Located in the basement of Coeur d’Alene High School, and originally called the Viking Vault, the Coeur Closet is run by two incredible volunteers, Paula Lyon and Polly Melendez, with assistance from school counselor Rick Jones, and innumerable school staff, parents and community partners. Both Lyon and Melendez have found this project to be a beneficial and cathartic way to honor the memories of their own children, both former students at the school, who tragically passed away in recent years.
Supplies from the Coeur Closet are available to all students, but have really made a difference in the lives of those who are most vulnerable—homeless families, students living in foster care or with grandparents, and those with special needs. “There is such a concerning gap between the haves and the have-nots, and we felt like we needed to be change agents and help those who are less fortunate,” says Lyon. “We had one young man come to us wearing his father’s shoes, which were at least four sizes too big.
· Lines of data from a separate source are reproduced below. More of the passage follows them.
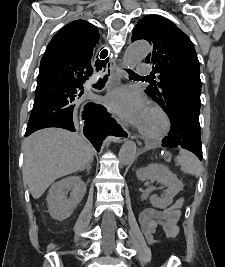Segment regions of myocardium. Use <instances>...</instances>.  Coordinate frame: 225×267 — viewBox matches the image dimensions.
<instances>
[{
  "mask_svg": "<svg viewBox=\"0 0 225 267\" xmlns=\"http://www.w3.org/2000/svg\"><path fill=\"white\" fill-rule=\"evenodd\" d=\"M148 109L151 111H154L160 115V117L163 120V127L156 134H148V133L144 132L143 130H141L140 128H139V133L141 134V136L144 139H146L148 141L162 140L163 138H165L169 134V132L171 130V127H172L171 119H170L169 115L167 114V112L159 106L151 105V106H149Z\"/></svg>",
  "mask_w": 225,
  "mask_h": 267,
  "instance_id": "obj_1",
  "label": "myocardium"
}]
</instances>
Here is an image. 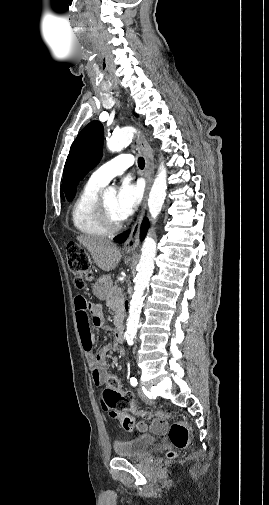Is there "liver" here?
<instances>
[{
    "label": "liver",
    "mask_w": 269,
    "mask_h": 505,
    "mask_svg": "<svg viewBox=\"0 0 269 505\" xmlns=\"http://www.w3.org/2000/svg\"><path fill=\"white\" fill-rule=\"evenodd\" d=\"M77 240L90 252L95 264L103 271L109 272L116 268L121 252L111 241L87 235L77 236Z\"/></svg>",
    "instance_id": "obj_1"
}]
</instances>
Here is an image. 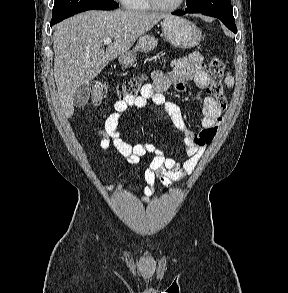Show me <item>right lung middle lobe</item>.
Listing matches in <instances>:
<instances>
[{
	"instance_id": "right-lung-middle-lobe-1",
	"label": "right lung middle lobe",
	"mask_w": 288,
	"mask_h": 293,
	"mask_svg": "<svg viewBox=\"0 0 288 293\" xmlns=\"http://www.w3.org/2000/svg\"><path fill=\"white\" fill-rule=\"evenodd\" d=\"M118 7L114 0H55L51 22H60L86 10H111Z\"/></svg>"
}]
</instances>
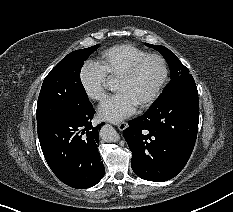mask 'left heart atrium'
I'll use <instances>...</instances> for the list:
<instances>
[{
  "label": "left heart atrium",
  "instance_id": "39dd6f15",
  "mask_svg": "<svg viewBox=\"0 0 233 212\" xmlns=\"http://www.w3.org/2000/svg\"><path fill=\"white\" fill-rule=\"evenodd\" d=\"M136 105L125 93H118L107 98L99 107L98 114L101 119L117 122L132 115Z\"/></svg>",
  "mask_w": 233,
  "mask_h": 212
}]
</instances>
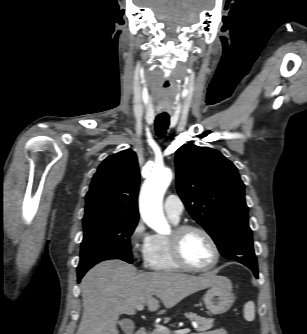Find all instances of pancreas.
Wrapping results in <instances>:
<instances>
[{
    "instance_id": "cf45deb5",
    "label": "pancreas",
    "mask_w": 307,
    "mask_h": 334,
    "mask_svg": "<svg viewBox=\"0 0 307 334\" xmlns=\"http://www.w3.org/2000/svg\"><path fill=\"white\" fill-rule=\"evenodd\" d=\"M185 316L186 318L190 319L191 321H194L197 324V330L199 333H194V334H203L201 332L209 330L213 327V323H214L213 318L201 317L195 313H186ZM149 334H165V333L155 329Z\"/></svg>"
}]
</instances>
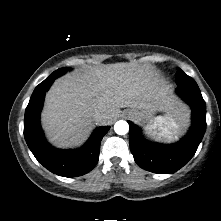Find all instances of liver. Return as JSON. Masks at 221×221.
<instances>
[{
	"label": "liver",
	"instance_id": "1",
	"mask_svg": "<svg viewBox=\"0 0 221 221\" xmlns=\"http://www.w3.org/2000/svg\"><path fill=\"white\" fill-rule=\"evenodd\" d=\"M124 107L163 111L175 117L187 111L148 68L115 63L76 70L57 79L45 98L42 127L55 146L73 148L85 142L95 125L110 124ZM96 112L106 118L96 122Z\"/></svg>",
	"mask_w": 221,
	"mask_h": 221
}]
</instances>
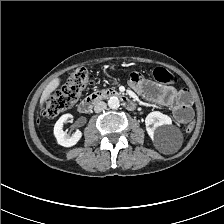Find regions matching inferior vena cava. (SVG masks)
Returning a JSON list of instances; mask_svg holds the SVG:
<instances>
[{
	"label": "inferior vena cava",
	"instance_id": "obj_1",
	"mask_svg": "<svg viewBox=\"0 0 224 224\" xmlns=\"http://www.w3.org/2000/svg\"><path fill=\"white\" fill-rule=\"evenodd\" d=\"M107 108V105L105 102H98L96 103V105L94 106V111L95 113H100L101 111L105 110Z\"/></svg>",
	"mask_w": 224,
	"mask_h": 224
}]
</instances>
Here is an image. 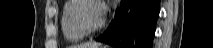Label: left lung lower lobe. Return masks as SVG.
Wrapping results in <instances>:
<instances>
[{"label":"left lung lower lobe","mask_w":213,"mask_h":48,"mask_svg":"<svg viewBox=\"0 0 213 48\" xmlns=\"http://www.w3.org/2000/svg\"><path fill=\"white\" fill-rule=\"evenodd\" d=\"M160 0H121L108 29L96 40L114 48H151Z\"/></svg>","instance_id":"obj_1"}]
</instances>
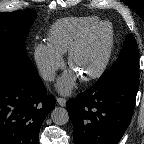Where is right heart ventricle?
I'll return each mask as SVG.
<instances>
[{
	"instance_id": "e07e8e85",
	"label": "right heart ventricle",
	"mask_w": 144,
	"mask_h": 144,
	"mask_svg": "<svg viewBox=\"0 0 144 144\" xmlns=\"http://www.w3.org/2000/svg\"><path fill=\"white\" fill-rule=\"evenodd\" d=\"M100 22L97 17H69L56 21L49 29V44L60 54L68 52L74 41Z\"/></svg>"
}]
</instances>
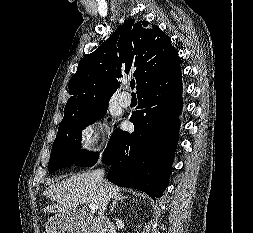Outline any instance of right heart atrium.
<instances>
[{"instance_id":"obj_1","label":"right heart atrium","mask_w":253,"mask_h":233,"mask_svg":"<svg viewBox=\"0 0 253 233\" xmlns=\"http://www.w3.org/2000/svg\"><path fill=\"white\" fill-rule=\"evenodd\" d=\"M79 144L82 150L89 151L101 144V128L97 123L86 124L80 132Z\"/></svg>"}]
</instances>
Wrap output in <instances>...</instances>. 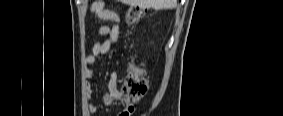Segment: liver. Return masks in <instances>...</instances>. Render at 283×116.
<instances>
[{"label":"liver","instance_id":"1","mask_svg":"<svg viewBox=\"0 0 283 116\" xmlns=\"http://www.w3.org/2000/svg\"><path fill=\"white\" fill-rule=\"evenodd\" d=\"M122 3L141 8L172 9L177 5V0H121Z\"/></svg>","mask_w":283,"mask_h":116}]
</instances>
Unfortunately, we see far too many kids like that—wearing clothes that don’t fit, threadbare hand-me-downs, or clothes that aren’t warm enough in the winter—just heartbreaking stories.”
In addition to practical and humanitarian benefits, the project also teaches life skills to students at the high school. “We really have been able to use this as an educational experience; helping kids learn how to dress professionally for job and college interviews,” says Melendez. “The transformation is incredible. We can see their confidence and self-esteem grow right before our eyes when these young people are provided with good looking, well-fitting dress clothes.” The Coeur Closet aims to be as discreet as possible, and has been largely focused on getting young men prepared for significant school and community events that lend themselves to more formal attire. Recently, they have added more clothes for girls, and students can also find backpacks, school supplies and other items in the closet.
A caring and watchful school staff is one of the keys to the program’s success. Jones and the other counselors, along with classroom teachers and support personnel, are always keeping an eye out for students who are in need and would benefit from the Coeur Closet. “We are so fortunate to have this resource, so we do our very best to make sure that students who need a little extra help know that it is available,” says Jones. “It is heartwarming to see the difference it can make in their lives.”
Donations and contributions to the Coeur Closet come from a multitude of sources, and 90% of the clothes are new. Lyon, Melendez and the district’s “angel shopper” are constantly on the lookout for clearance items at area stores. They have also forged relationships with businesses who support the project. “Kohl’s has been one of our biggest benefactors, donating clothes and cash as well as giving us early notices when dress clothes are going on sale,” says Lyon. “The Mr. Tux store has also donated a large number of items, and Hayden Country Cleaners has cleaned and delivered hundreds of pieces at no cost.”
From humble beginnings with a small group of concerned people helping one student get proper clothes for his senior prom, the Coeur Closet has grown into a sizeable school and community project that helps dozens of students each year. “The work that Paula, Polly and everyone associated with the Coeur Closet does is just amazing,” says Jones. “They are an inspiration to us all, and we can’t even begin to measure the impact they have had on our students and our school.”